Six more albums followed in the next five years, along with such songs as "Question," "Legend of a Mind," "Lovely to See You," "Isn't Life Strange," "Ride My See-Saw," "I'm Just a Singer (In a Rock and Roll Band)" and "The Story in Your Eyes."
Elton John on why The Moody Blues deserve to be in the Rock and Roll Hall of Fame:
"They invented the Mellotron, more or less. It's down to them. You know, they've been around for a long time, and they were great when Deny Laine was with them. They should be there anyway."
The band never got caught up in their omission from the Hall. But when Justin Hayward received the news on a Saturday last December, he soon realized how special it was, as he recounted in January aboard the Moody Blues Cruise.

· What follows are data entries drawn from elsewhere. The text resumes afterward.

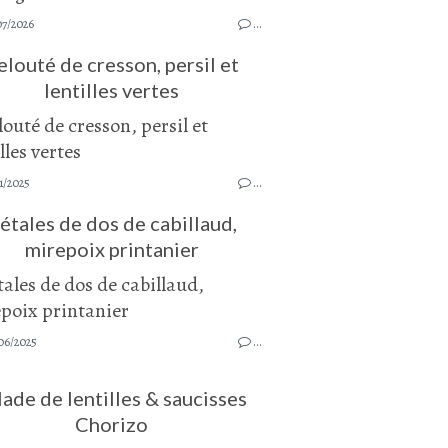
07/2026
…
elouté de cresson, persil et
lentilles vertes
1/2025
…
étales de dos de cabillaud,
mirepoix printanier
06/2025
…
lade de lentilles & saucisses
Chorizo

He says, "I was astounded. I was stunned really. I mean, it's curious how, you know, on the Friday night I couldn't care less really, but on the Saturday the whole world looked different. It was a great thrill, you know. I'm very proud and very pleased."
And for John Lodge, the honor is generational:
"I thought, 'What did it actually mean?' You know because there's all our icons up there in the Hall of Fame, everybody we love, and for me, I just had a vision of my grandson when he's older going with his children to Cleveland to the Rock and Roll Hall of Fame and going, 'Hey, there's my granddad up there.'
Keyboardist and singer Mike Pinder, who left the band in 1978, will attend, though he is not expected to perform with Hayward, Lodge and Edge.
Sadly, flute player and singer Ray Thomas, who retired in 2002, passed away in January, just weeks after being informed of the honor.
John Lodge on the last conversation he had with Ray Thomas:
"I spoke to him just before Christmas and of course we talked about the Rock and Roll Hall of Fame. And he said to me, typical Ray, 'Hey Rocker, that means we're famous, doesn't it?' And I thought, 'Yeah, that's Ray.' And Ray said to me, 'John, I can't get there. But, I'd love it if you pick up the award for me.' And I said, 'Well, provided you write a few little words I can say on your behalf, of course I will.' To achieve the Rock and Roll Hall of Fame, you know, I'm glad Ray knew that -- to sort of put a closure on it."
When the honor of being elected for induction was announced in December, it was only going to be bestowed upon Hayward, Lodge, Edge, Pinder and Thomas. But Steve Van Zandt argued for, and the Hall agreed to, the induction of Denny Laine, which was fine with Thomas and Edge.
Ann Wilson, a member of the Hall with Heart, lobbied to induct the band, and she will do just that.
Rounding out the Class of 2018 are the late Nina Simone, the late Sister Rosetta Tharpe, Dire Straits, The Cars and Bon Jovi.
Highlights of this year's ceremony, Saturday night at the Public Auditorium in Cleveland, will air on HBO on May 5th.